Ironiquement, Jean-Marc Peillex, le maire de Saint-Gervais-les-Bains, commune à laquelle est administrativement rattachée le Mont-Blanc, a proposé d’imposer une caution de 15 000 euros à toute personne souhaitant faire le sommet malgré tout. “10 000 pour les secours, 5 000 pour les obsèques.”

L’exemple du glacier de la Marmolada en Italie

Le Mont-Blanc n’est qu’un exemple. C’est l’ensemble des Alpes qui souffre de l’extrême chaleur et de la sécheresse cet été. Comme un avant-goût de ce qui nous attend ces prochaines années. Et cela ne concerne pas que la France, en Suisse et en Italie aussi, la situation est catastrophique. L’effondrement d’une partie du glacier de la Marmolada, le plus grand glacier des Dolomites en est la preuve. Alors même qu’il n’était pas classé “à risque”.

Ce triste événement a eu lieu le 3 juillet dernier, au lendemain d’un record de chaleur au sommet du glacier. La chute d’un sérac a été suivie d’une avalanche de glace et de roches. Une catastrophe naturelle qui a causé la mort de onze personnes et fait huit blessés.

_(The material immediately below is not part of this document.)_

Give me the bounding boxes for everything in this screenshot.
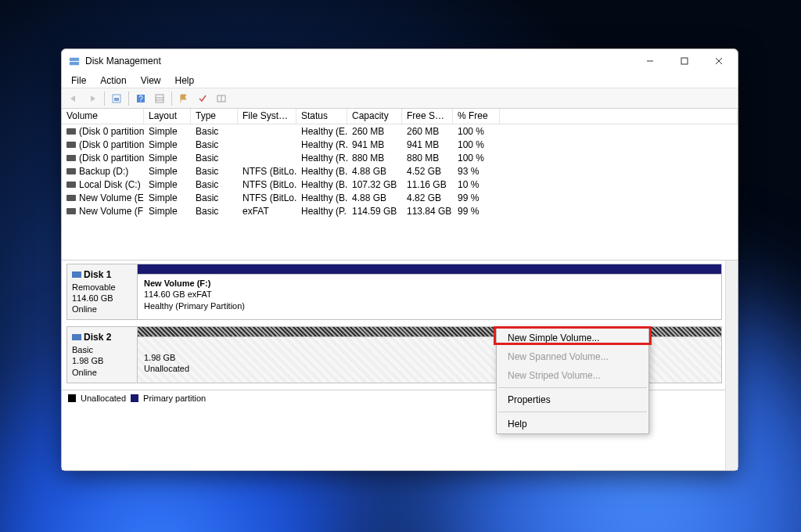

Longtemps fierté des Alpes françaises, la Mer de Glace, située au-dessus de Chamonix, a perdu de sa superbe. D’une superficie de 31 km2 (équivalent de la ville de Lille), d’une épaisseur de 300-400 mètres et d’une longueur de 7 km, c’est le plus grand glacier français. Mais il perd 30 mètres de longueur par an depuis 2003 et 3 à 4 mètres d’épaisseur par an. Crédit : Florence Santrot.

Des glaciers sous haute surveillance dans les Alpes suisses

D’avis de glaciologues, les glaciers des Alpes pourraient connaître leur plus forte perte de masse depuis au moins 60 ans. C’est-à-dire depuis que des données sont recueillies dans le massif montagneux. Et le problème est que, année après année, le phénomène s’intensifie. En cinq ans, le Glacier Blanc, dans le massif des Écrins, a perdu 40 hectares. Côté suisse aussi, l’inquiétude est de mise, notamment en Valais. Depuis 2016, ce sont pas moins de 78 glaciers qui ont été placés sous surveillance élevée parmi les 620 que compte ce canton du sud. Parmi eux, sept sont jugés à haut risque. Dont celui du Weisshorn, plus haute montagne du Valais, qui culmine à 4506m.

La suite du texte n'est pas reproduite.